*MATERIALS PROVIDED*.
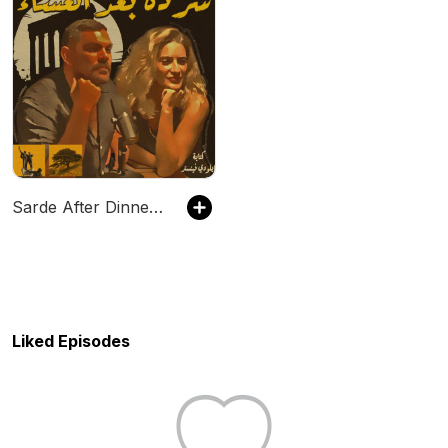
Sarde After Dinner Podcast
Liked Episodes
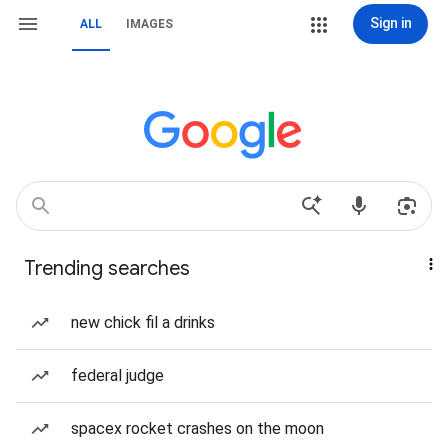
Sign in
ALL
IMAGES
Trending searches
new chick fil a drinks
federal judge
spacex rocket crashes on the moon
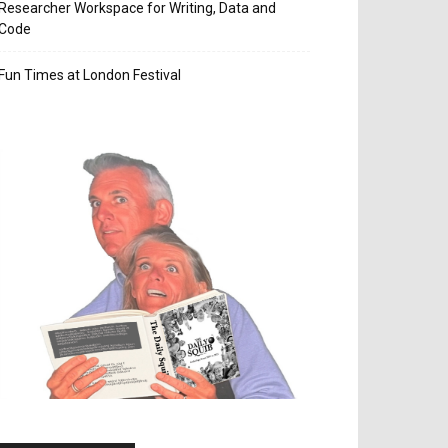
Researcher Workspace for Writing, Data and
Code
Fun Times at London Festival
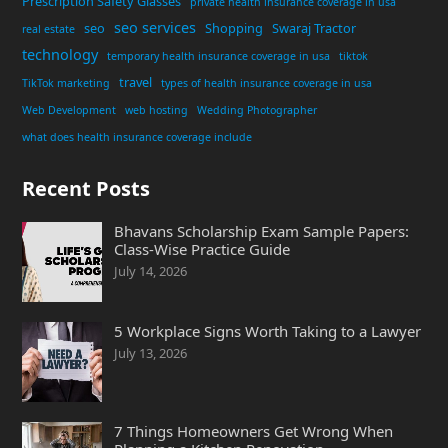
Prescription Safety Glasses
private health insurance coverage in usa
seo services
seo
Shopping
Swaraj Tractor
real estate
technology
temporary health insurance coverage in usa
tiktok
travel
TikTok marketing
types of health insurance coverage in usa
Web Development
web hosting
Wedding Photographer
what does health insurance coverage include
Recent Posts
Bhavans Scholarship Exam Sample Papers:
Class-Wise Practice Guide
July 14, 2026
5 Workplace Signs Worth Taking to a Lawyer
July 13, 2026
7 Things Homeowners Get Wrong When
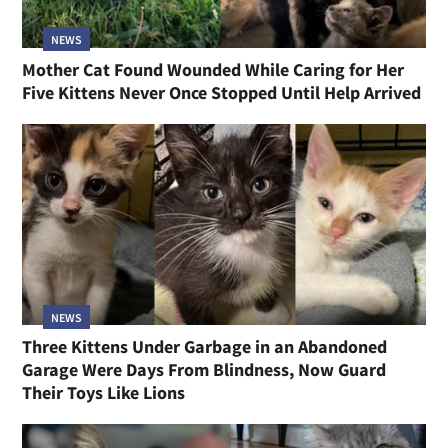
NEWS
Mother Cat Found Wounded While Caring for Her
Five Kittens Never Once Stopped Until Help Arrived
NEWS
Three Kittens Under Garbage in an Abandoned
Garage Were Days From Blindness, Now Guard
Their Toys Like Lions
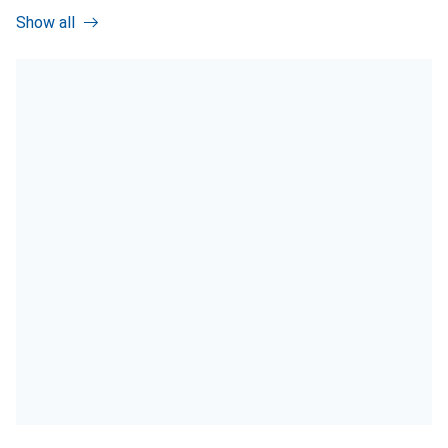
Show all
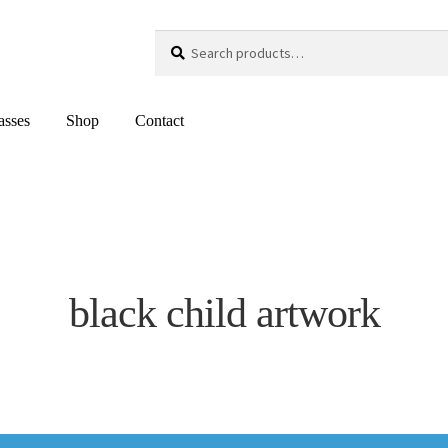
Search
Search
for:
asses
Shop
Contact
black child artwork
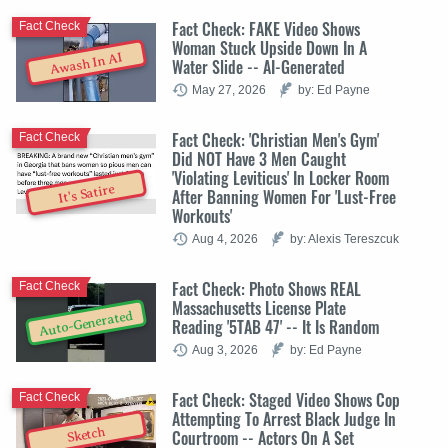
Fact Check: FAKE Video Shows
Fact Check
Woman Stuck Upside Down In A
Awash In AI
Water Slide -- AI-Generated
May 27, 2026
by: Ed Payne
Fact Check: 'Christian Men's Gym'
Fact Check
Did NOT Have 3 Men Caught
'Violating Leviticus' In Locker Room
It's Satire
After Banning Women For 'Lust-Free
Workouts'
Aug 4, 2026
by: Alexis Tereszcuk
Fact Check: Photo Shows REAL
Fact Check
Massachusetts License Plate
Auto-Generated
Reading '5TAB 47' -- It Is Random
Aug 3, 2026
by: Ed Payne
Fact Check: Staged Video Shows Cop
Fact Check
Attempting To Arrest Black Judge In
Sketch
Courtroom -- Actors On A Set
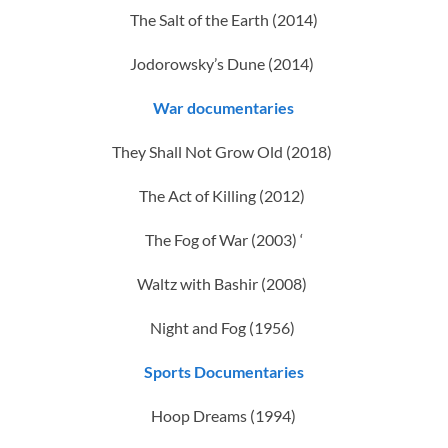
The Salt of the Earth (2014)
Jodorowsky’s Dune (2014)
War documentaries
They Shall Not Grow Old (2018)
The Act of Killing (2012)
The Fog of War (2003) ‘
Waltz with Bashir (2008)
Night and Fog (1956)
Sports Documentaries
Hoop Dreams (1994)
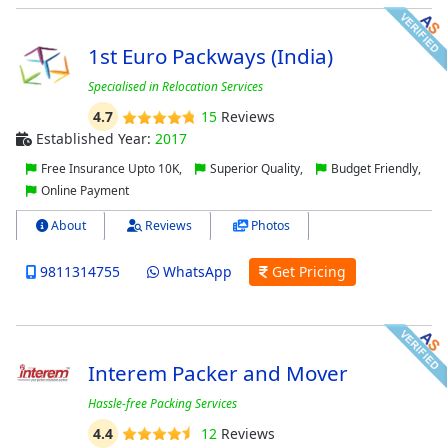
1st Euro Packways (India)
Specialised in Relocation Services
4.7
15
Reviews
Established Year:
2017
Free Insurance Upto 10K,
Superior Quality,
Budget Friendly,
Online Payment
About
Reviews
Photos
9811314755
WhatsApp
Get Pricing
Interem Packer and Mover
Hassle-free Packing Services
4.4
12
Reviews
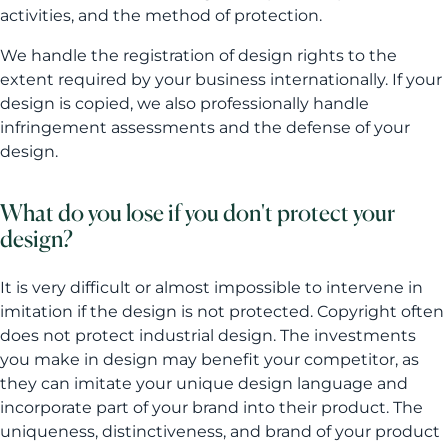
activities, and the method of protection.
We handle the registration of design rights to the
extent required by your business internationally. If your
design is copied, we also professionally handle
infringement assessments and the defense of your
design.
What do you lose if you don't protect your
design?
It is very difficult or almost impossible to intervene in
imitation if the design is not protected. Copyright often
does not protect industrial design. The investments
you make in design may benefit your competitor, as
they can imitate your unique design language and
incorporate part of your brand into their product. The
uniqueness, distinctiveness, and brand of your product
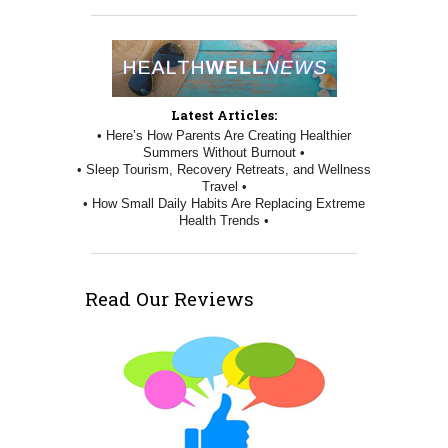
Latest Articles:
• Here’s How Parents Are Creating Healthier
Summers Without Burnout •
• Sleep Tourism, Recovery Retreats, and Wellness
Travel •
• How Small Daily Habits Are Replacing Extreme
Health Trends •
Read Our Reviews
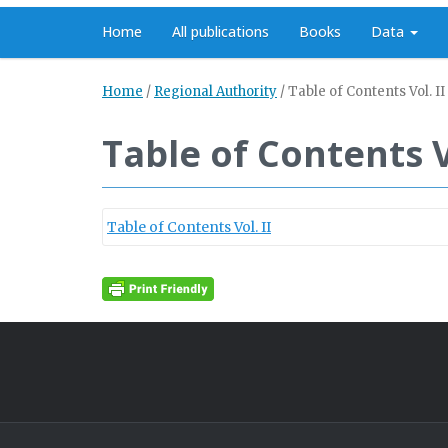
Home
All publications
Books
Data
Home
/
Regional Authority
/
Table of Contents Vol. II
Table of Contents Vo
Table of Contents Vol. II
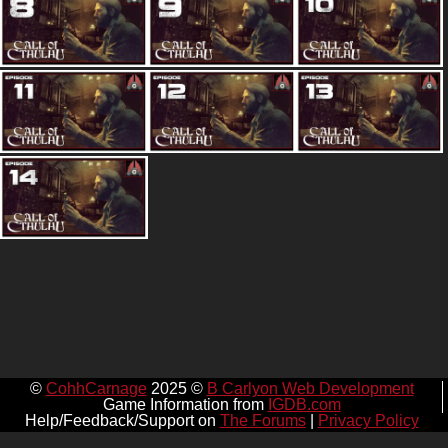
©
CohhCarnage
2025 ©
B Carlyon Web Development
Game Information from
IGDB.com
Help/Feedback/Support on
The Forums
|
Privacy Policy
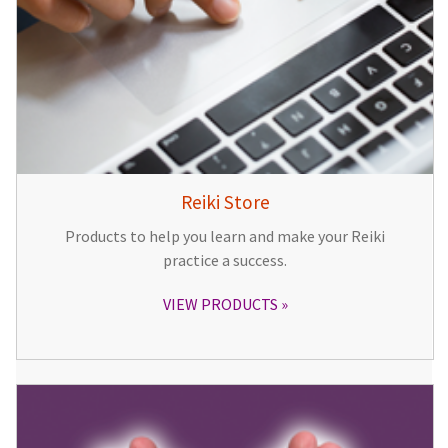
Reiki Store
Products to help you learn and make your Reiki
practice a success.
VIEW PRODUCTS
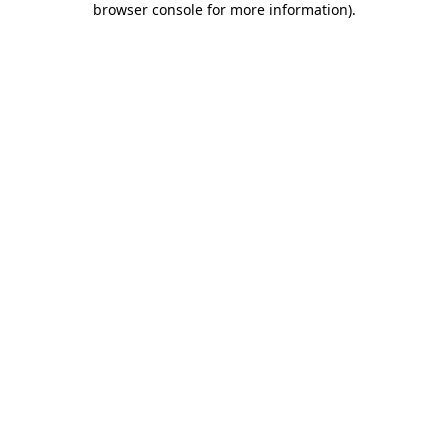
browser console for more information)
.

*WHAT IS BEING ASKED*. Collect the lines of the records that include the string "design".

*RESPONSE*.
We handle the registration of design rights to the
design is copied, we also professionally handle
design.
design?
imitation if the design is not protected. Copyright often
does not protect industrial design. The investments
you make in design may benefit your competitor, as
they can imitate your unique design language and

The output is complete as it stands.